Rigorous variable selection indicated that the novel pan-European Copernicus land products, including the tree cover density, impervious surfaces, European settlement map and land-use/cover datasets were significant predictors for PM estimation. The elevation, night time lights intensity, NDVI, humidity, precipitation, distance to the sea and wind speed also increased the predictive ability of the optimal (based on logscore) models. The positive/negative associations of these covariates estimated using the GR models generally agree with those reported in the literature. The important positive association of PM10 with impervious surface areas and the important negative effects of NDVI and elevation on PM10 were also found in Stafoggia et al. (2016). The negative association of PM10 with humidity and precipitation is also consistent with previous studies (Benas et al., 2013, Yanosky et al., 2014). For PM2.5, negative associations with the wind speed and elevation were estimated in Hu et al., 2014, Yanosky et al., 2014. However, in contrast to other studies (Vienneau et al., 2013, Chudnovsky et al., 2014), we did not find an important effect of road density and distance to the roads on PM concentration in GR models.
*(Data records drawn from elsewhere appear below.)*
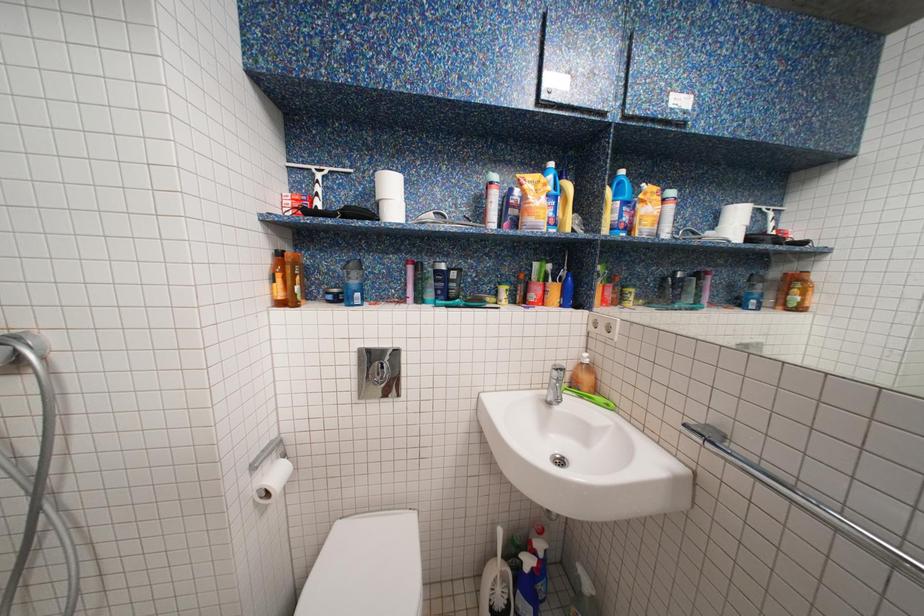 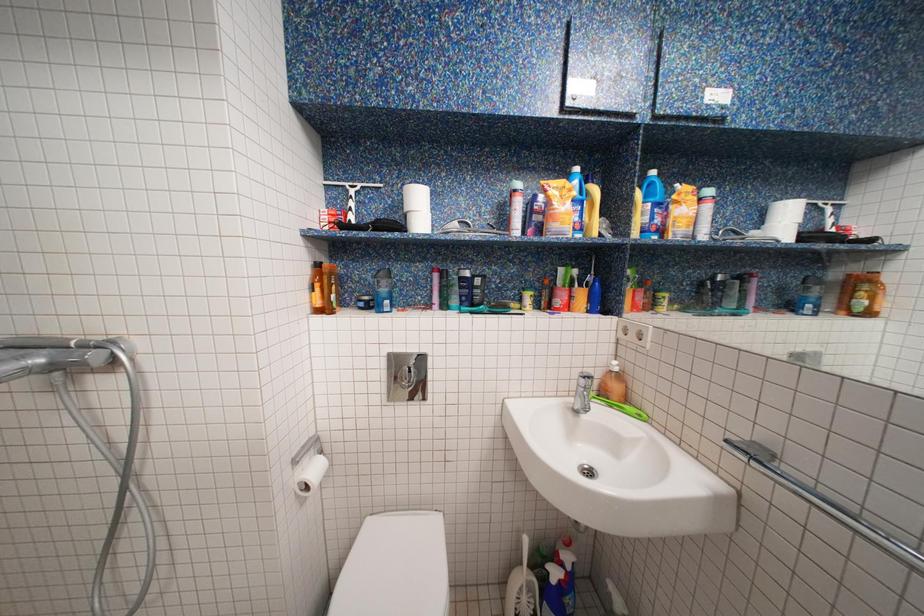 Question: The camera is either moving clockwise (left) or counter-clockwise (right) around the object. The first image is from the beginning of the video and the second image is from the end. Is the camera moving left or right when shooting the video?

Choices:
 (A) Left
 (B) Right

Answer: (B) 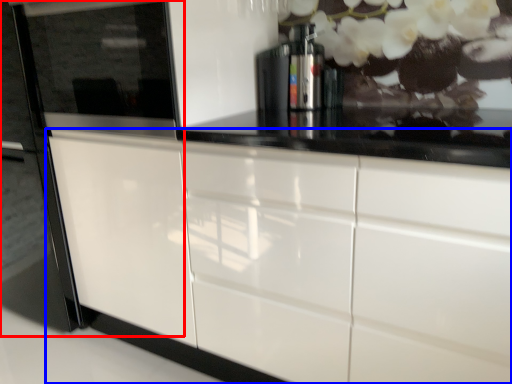 Question: Which object appears closest to the camera in this image, fridge (highlighted by a red box) or cabinetry (highlighted by a blue box)?

Choices:
 (A) fridge
 (B) cabinetry

Answer: (B) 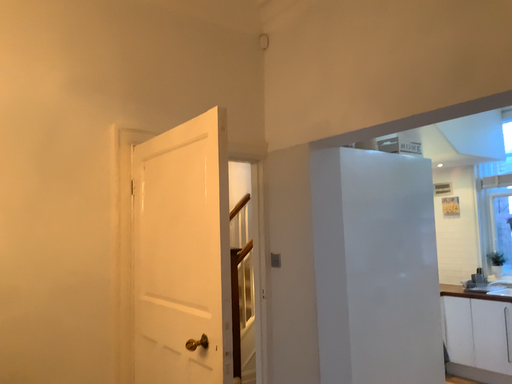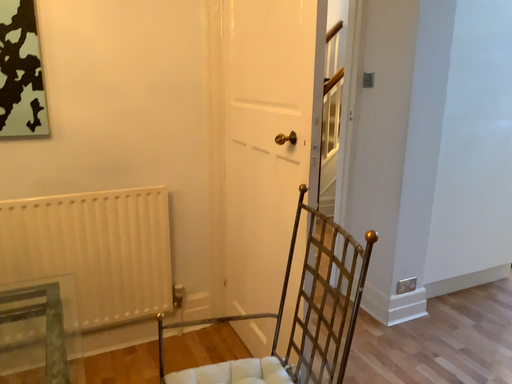 Question: Which way did the camera rotate in the video?

Choices:
 (A) rotated downward
 (B) rotated upward

Answer: (A) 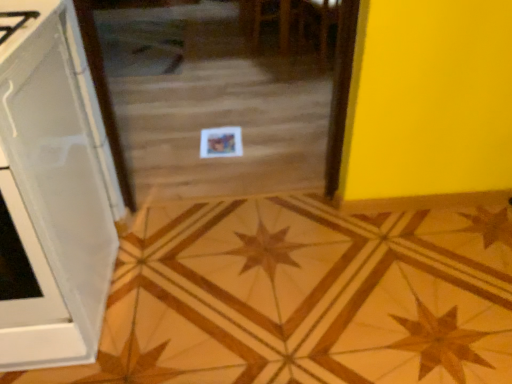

The advantage of the geostatistical models is their ability to provide information about air pollution in areas where there is no monitoring (i.e. no stations). Furthermore, unlike previous implementations of LUR or GWR, the Bayesian framework allows the quantification of the prediction uncertainty, which can be taken into account in further analyses. In fact, samples of the posterior predictive distributions summarized by their quantiles provide estimates of the pollutant concentration and their uncertainty at pixel level. These samples can be used to obtain other quantities of interest such as exceedance probabilities. The results from these analyses clearly show areas of elevated levels of PM10 and PM2.5 within Europe, notably in either less economically developed regions, like Bulgaria and FYROM, where solid fuels are used for home heating and energy production/distribution systems are often aged, inefficient, unreliable and polluting; or in the industrial regions, like Po Valley in northern Italy, where the polluted air is effectively trapped by the Alps on the north, and Poland, where coal-burning predominates in electricity production and adds to the problems caused by high levels of car use and industrial plants. Estimates of people exposed to excess levels of PM10 and PM2.5 per country (Table 6) provide important information to policy makers, i.e. national governments and environmental agencies.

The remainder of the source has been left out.